To illustrate, the writer has met several students of the lever escapement who could make drawings of either club or ratchet-tooth escapement with the lock on the entrance pallet; but when required to draw a pallet as illustrated at Fig. 23, could not do it correctly. Occasionally one could do it, but the instances were rare. A still greater poser was to request them to delineate a pallet and tooth when the action of escaping was one-half or one-third performed; and it is easy to understand that only by such studies the master workman can thoroughly comprehend the complications involved in the club-tooth lever escapement.
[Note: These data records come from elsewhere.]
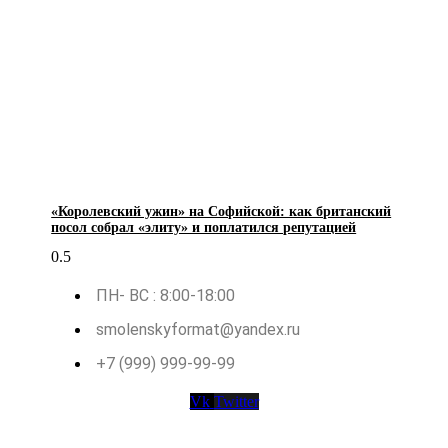
«Королевский ужин» на Софийской: как британский
посол собрал «элиту» и поплатился репутацией
ПН- ВС : 8:00-18:00
smolenskyformat@yandex.ru
+7 (999) 999-99-99
Vk
Twitter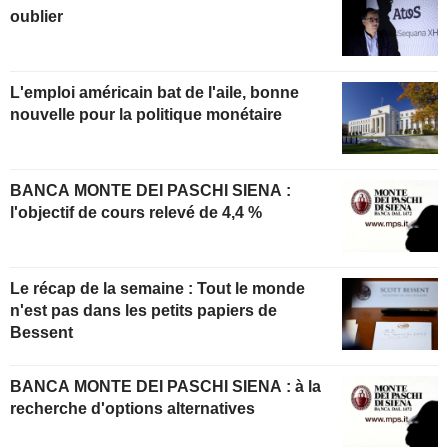
oublier
L'emploi américain bat de l'aile, bonne
nouvelle pour la politique monétaire
BANCA MONTE DEI PASCHI SIENA :
l'objectif de cours relevé de 4,4 %
Le récap de la semaine : Tout le monde
n'est pas dans les petits papiers de
Bessent
BANCA MONTE DEI PASCHI SIENA : à la
recherche d'options alternatives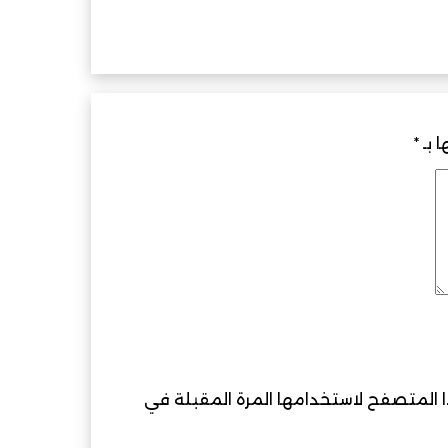
ء الاصطناعي.. لقاءات رفيعة في جنيف
ا بـ
*
ذا المتصفح لاستخدامها المرة المقبلة في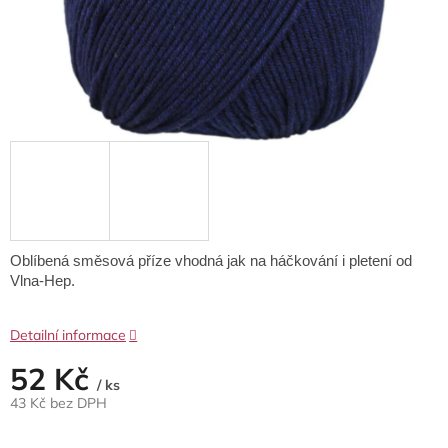
Oblíbená směsová příze vhodná jak na háčkování i pletení od
Vlna-Hep.
Detailní informace
52 Kč
/ ks
43 Kč bez DPH
Měrná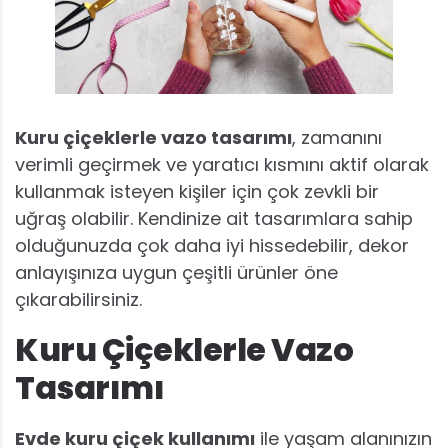
Kuru çiçeklerle vazo tasarımı
, zamanını
verimli geçirmek ve yaratıcı kısmını aktif olarak
kullanmak isteyen kişiler için çok zevkli bir
uğraş olabilir. Kendinize ait tasarımlara sahip
olduğunuzda çok daha iyi hissedebilir, dekor
anlayışınıza uygun çeşitli ürünler öne
çıkarabilirsiniz.
Kuru Çiçeklerle Vazo
Tasarımı
Evde kuru çiçek kullanımı
ile yaşam alanınızın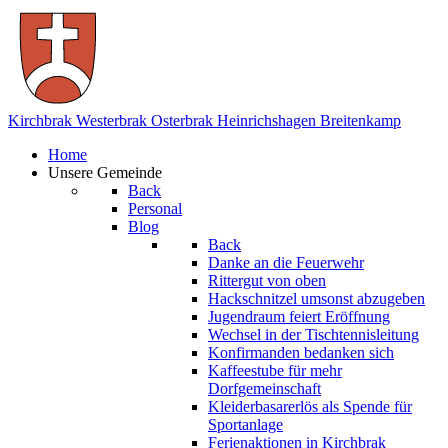
Kirchbrak
Westerbrak
Osterbrak
Heinrichshagen
Breitenkamp
Home
Unsere Gemeinde
Back
Personal
Blog
Back
Danke an die Feuerwehr
Rittergut von oben
Hackschnitzel umsonst abzugeben
Jugendraum feiert Eröffnung
Wechsel in der Tischtennisleitung
Konfirmanden bedanken sich
Kaffeestube für mehr
Dorfgemeinschaft
Kleiderbasarerlös als Spende für
Sportanlage
Ferienaktionen in Kirchbrak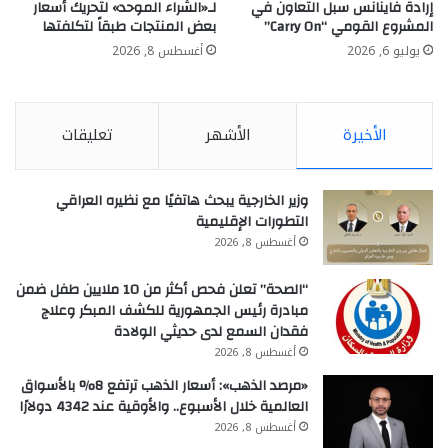
إرادة فاينانس سبل التعاون في
لـ«الشراء الموحد» لتحريك أسعار
المشروع القومي “Carry On”
بعض المنتجات طبقاً لتكلفتها
يوليو 6, 2026
أغسطس 8, 2026
الأخيرة
الأشهر
تعليقات
وزير الخارجية يبحث هاتفيًا مع نظيره العراقي
التطورات الإقليمية
أغسطس 8, 2026
“الصحة” تعلن فحص أكثر من 10 ملايين طفل ضمن
مبادرة رئيس الجمهورية للكشف المبكر وعلاج
فقدان السمع لدى حديثي الولادة
أغسطس 8, 2026
«مرصد الذهب»: أسعار الذهب ترتفع 8% بالأسواق
العالمية خلال الأسبوع.. والأوقية عند 4342 دولارًا
أغسطس 8, 2026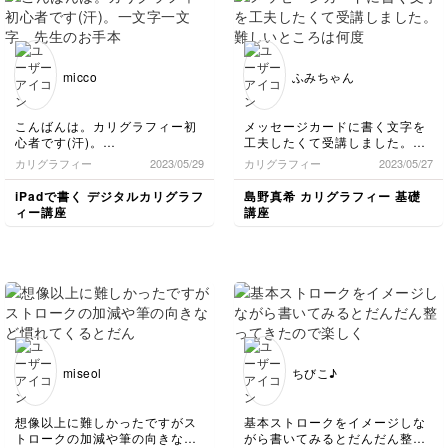
ンジも素敵です☺️✨
とても素晴らしいです✨
なかなか上手く書けない
時、私もありました💦そ
んな時わたしは、基本の
ストロークを沢山練習し
micco
ふみちゃん
てまた上達した感じがし
ました。沢山練習してく
ださっていると思うの
こんばんは。カリグラフィー初
メッセージカードに書く文字を
で、楽しみながら思い切
心者です(汗)。
工夫したくて受講しました。
って一筆で書いてみてく
一文字一文字、先生のお手本を
難しいところは何度も見直して
カリグラフィー
2023/05/29
カリグラフィー
2023/05/27
ださいね✨
見ながら、何回も動画を止めて
練習しました。書いているうち
練習しました．時間が経つのも
に楽しくなって、一気に進めて
iPadで書く デジタルカリグラフ
島野真希 カリグラフィー 基礎
忘れるくらい集中しました。画
しまいました。
ィー講座
講座
像は小文字だけですが、大文字
も数字も練習しました。バンビ
ーナ、書けるようになったら嬉
しいですね。次も頑張ります。
miseol
ちびこ♪
想像以上に難しかったですがス
基本ストロークをイメージしな
トロークの加減や筆の向きなど
がら書いてみるとだんだん整っ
As an illustration: Two draughtsmen, employed by two competing watch factories, each designs a club-tooth escapement. We will further suppose the trains and mainspring power used by each concern to be precisely alike. But in practice the escapement of the watches made by one factory would “set,” that is, if you stopped the balance dead still, with the pin in the fork, the watch would not start of itself; while the escapement designed by the other draughtsman would not “set”—stop the balance dead as often as you choose, the watch would start of itself. Yet even to experienced workmen the escape wheels and pallets looked exactly alike. Of course, there was a difference, and still none of the text-books make mention of it.
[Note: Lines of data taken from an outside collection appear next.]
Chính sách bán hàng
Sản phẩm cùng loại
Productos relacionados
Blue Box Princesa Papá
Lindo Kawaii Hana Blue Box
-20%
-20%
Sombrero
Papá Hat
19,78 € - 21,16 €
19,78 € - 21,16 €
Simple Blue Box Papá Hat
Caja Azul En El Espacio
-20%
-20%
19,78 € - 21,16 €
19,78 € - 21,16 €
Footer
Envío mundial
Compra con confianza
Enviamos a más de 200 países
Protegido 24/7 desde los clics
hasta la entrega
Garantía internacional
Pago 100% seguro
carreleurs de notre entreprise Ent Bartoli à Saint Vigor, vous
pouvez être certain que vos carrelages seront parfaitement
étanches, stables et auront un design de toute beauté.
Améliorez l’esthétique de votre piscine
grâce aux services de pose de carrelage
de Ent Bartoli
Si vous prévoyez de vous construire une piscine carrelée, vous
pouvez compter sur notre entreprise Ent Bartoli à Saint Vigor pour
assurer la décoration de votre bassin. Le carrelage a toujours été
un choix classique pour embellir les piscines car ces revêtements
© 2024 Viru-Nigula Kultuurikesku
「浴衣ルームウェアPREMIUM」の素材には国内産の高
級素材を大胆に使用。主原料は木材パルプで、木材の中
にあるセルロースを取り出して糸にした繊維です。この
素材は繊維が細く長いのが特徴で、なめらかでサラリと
For the present we will go on with delineating our exit pallet. The preliminaries are the same as with former drawings, the instructions for which we need not repeat. Previous to drawing the exit pallet, let us reason on the matter. The point r in Fig. 23 is located at the intersection of pitch circle a and the radial line A c; and this will also be the point at which the tooth C will engage the locking face of the exit pallet.
This point likewise represents the advance angle of the engaging tooth. Now if we measure on the arc k (which represents the locking faces of both pallets) downward one and a half degrees, we establish the lock of the pallet E. To get this one and a half degrees defined on the arc k, we set the dividers at 5”, and from B as a center sweep the short arc i, and from the intersection of the arc i with the line B e we lay off on said arc i one and a half degrees, and through the point so established draw the line B f.
Now the space on the arc k between the lines B e and B f defines the angular extent of the locking face. With the dividers set at 5” and one leg resting at the point r, we sweep the short arc t, and from the intersection of said arc with the line A c we draw the line n p; but in doing so we extend it (the line) so that it intersects the line B f, and at said intersection is located the inner angle of the exit pallet. This intersection we will name the point n.